Replication | Concepts

TL;DR

Replication is copying data across multiple nodes to survive failures, distribute load, and reduce latency. The core trade-off: synchronous replication guarantees consistency but adds latency; asynchronous replication is fast but risks data loss. Choose your strategy based on whether correctness or availability matters more.

Visual Overview

Replication Overview

Why Replicate?

Motivation	Single Node	With Replication
Availability	Node fails = down	Failover to replica
Read Scaling	One node handles all	Distribute reads
Latency	Single location	Replicas near users
Durability	Disk fails = data loss	Multiple copies survive

Replication Strategies

1. Single-Leader (Primary-Replica)

One node (leader) accepts all writes. Followers replicate from leader.

         Writes
            ↓
        [Leader]
        /   |   \
       ↓    ↓    ↓
    [F1]  [F2]  [F3]  ← Followers
      ↑     ↑     ↑
         Reads

Used by: PostgreSQL, MySQL, MongoDB, Redis

Pros: Simple, strong consistency possible Cons: Leader is bottleneck, failover complexity

2. Multi-Leader

Multiple nodes accept writes. Replicate changes between leaders.

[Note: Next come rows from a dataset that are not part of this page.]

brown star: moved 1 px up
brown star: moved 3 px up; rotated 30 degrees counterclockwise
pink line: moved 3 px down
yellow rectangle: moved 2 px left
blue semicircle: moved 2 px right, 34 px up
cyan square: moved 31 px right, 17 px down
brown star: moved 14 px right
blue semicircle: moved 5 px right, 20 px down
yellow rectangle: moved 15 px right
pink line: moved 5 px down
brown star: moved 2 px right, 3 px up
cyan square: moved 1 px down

    [Leader DC1] ←────→ [Leader DC2]
        |                   |
    [Follower]          [Follower]

Used by: CockroachDB (multi-region), collaborative editing

Pros: Local writes in each region Cons: Conflict resolution required

3. Leaderless

All nodes accept reads and writes. Quorum determines success.

    Client
   /   |   \
  ↓    ↓    ↓
[N1]  [N2]  [N3]

Used by: Cassandra, DynamoDB, Riak

Pros: No failover needed, high availability Cons: Eventually consistent, conflict resolution

Synchronous vs Asynchronous

Synchronous Replication

Leader waits for replica acknowledgment before confirming write.

Client → Leader: WRITE x=1
Leader → Follower: Replicate x=1
Follower → Leader: ACK
Leader → Client: SUCCESS

Guarantee: If write succeeds, data is on multiple nodes Cost: Latency = leader + slowest replica

Asynchronous Replication

Leader confirms immediately, replicates in background.

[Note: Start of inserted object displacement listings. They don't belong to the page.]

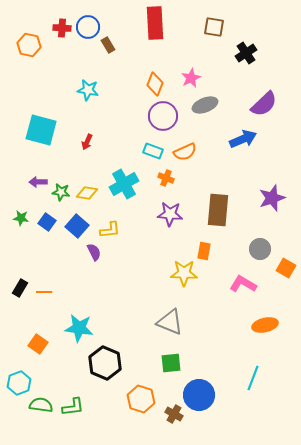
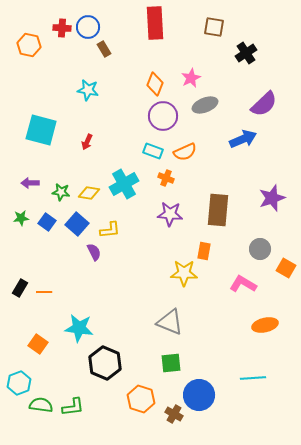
brown rectangle at (108, 45): moved 4 px left, 4 px down
purple arrow at (38, 182): moved 8 px left, 1 px down
yellow diamond at (87, 193): moved 2 px right
green star at (21, 218): rotated 14 degrees counterclockwise
blue square at (77, 226): moved 2 px up
cyan line at (253, 378): rotated 65 degrees clockwise
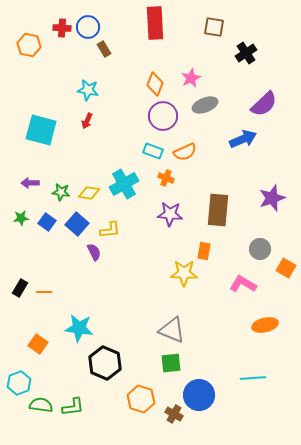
red arrow at (87, 142): moved 21 px up
gray triangle at (170, 322): moved 2 px right, 8 px down
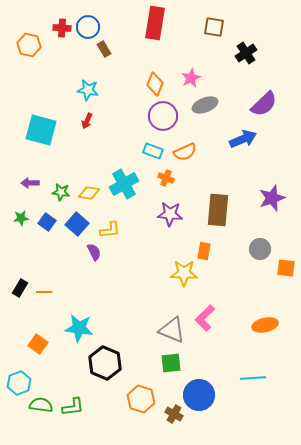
red rectangle at (155, 23): rotated 12 degrees clockwise
orange square at (286, 268): rotated 24 degrees counterclockwise
pink L-shape at (243, 284): moved 38 px left, 34 px down; rotated 76 degrees counterclockwise
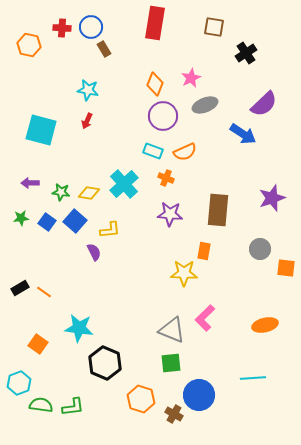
blue circle at (88, 27): moved 3 px right
blue arrow at (243, 139): moved 5 px up; rotated 56 degrees clockwise
cyan cross at (124, 184): rotated 12 degrees counterclockwise
blue square at (77, 224): moved 2 px left, 3 px up
black rectangle at (20, 288): rotated 30 degrees clockwise
orange line at (44, 292): rotated 35 degrees clockwise
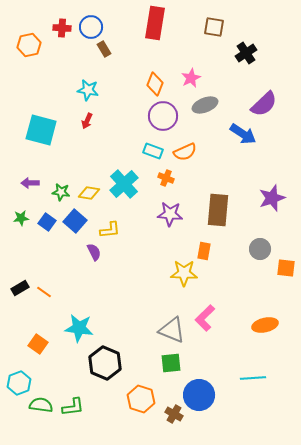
orange hexagon at (29, 45): rotated 25 degrees counterclockwise
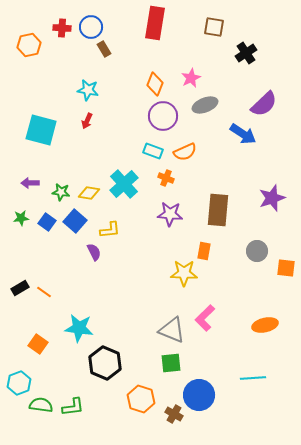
gray circle at (260, 249): moved 3 px left, 2 px down
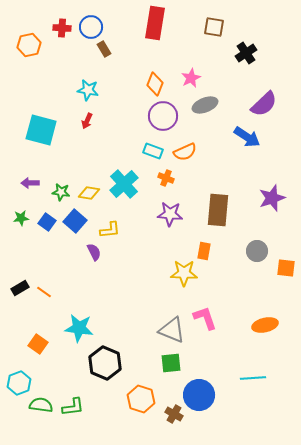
blue arrow at (243, 134): moved 4 px right, 3 px down
pink L-shape at (205, 318): rotated 116 degrees clockwise
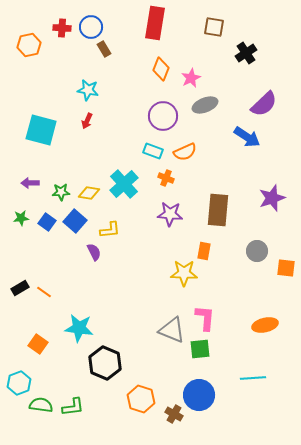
orange diamond at (155, 84): moved 6 px right, 15 px up
green star at (61, 192): rotated 12 degrees counterclockwise
pink L-shape at (205, 318): rotated 24 degrees clockwise
green square at (171, 363): moved 29 px right, 14 px up
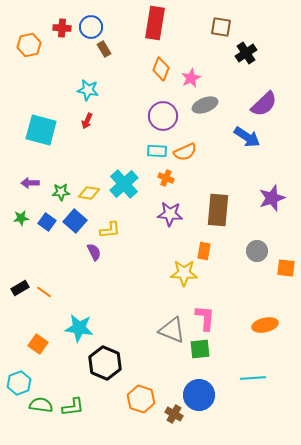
brown square at (214, 27): moved 7 px right
cyan rectangle at (153, 151): moved 4 px right; rotated 18 degrees counterclockwise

Client → Leader: WRITE x=1
Leader → Client: SUCCESS
Leader → Follower: Replicate x=1 (background)

Guarantee: None—leader crash can lose committed writes Benefit: Low latency

Semi-Synchronous

Wait for at least one replica (not all).

W = 2 (write quorum)
Wait for leader + 1 follower
Remaining followers: async

Used by: MySQL semi-sync, PostgreSQL synchronous_commit

Replication Lag

The delay between write on leader and visibility on replica.

Time →
Leader:   Write x=1 │ Write x=2 │ Write x=3
Replica:  ──────────│ x=1 ──────│ x=2 ──────│ x=3
                    ↑           ↑           ↑
               Lag: 50ms    Lag: 50ms    Lag: 50ms

Lag Causes Problems

Read-your-writes violation:

User: POST update profile
User: GET profile (routed to stale replica)
User: Sees old profile! Confused.

Solutions:

Read own writes from leader
Track write timestamp, ensure replica is caught up
Session affinity to same replica

Failover

When leader fails, promote a follower.

Before:  [Leader*] → [F1] → [F2]
                       ↓
After:   [Leader*]   [F1*] → [F2]
         (dead)    (new leader)

Challenges:

Detection: Is leader dead or just slow?
Election: Which follower becomes leader?
Reconfiguration: Redirect clients to new leader
Data loss: Async replication may lose recent writes

Split-Brain

Network partition creates two leaders:

[Old Leader] ──X── [New Leader + Followers]
     ↑                    ↑
  Client A             Client B

Both accept writes → data divergence!

Prevention: Quorum-based leader election (Raft, Paxos)

Replication Mechanisms

Mechanism	How It Works	Used By
Statement-based	Replicate SQL statements	MySQL (legacy)
WAL shipping	Send write-ahead log	PostgreSQL
Logical (row-based)	Send changed rows	MySQL binlog
Trigger-based	Application-level capture	Custom solutions

Statement-Based Problems

-- Leader executes:
INSERT INTO logs VALUES (NOW(), 'event');

-- Replica executes same statement:
INSERT INTO logs VALUES (NOW(), 'event');
-- NOW() returns different time! Data diverges.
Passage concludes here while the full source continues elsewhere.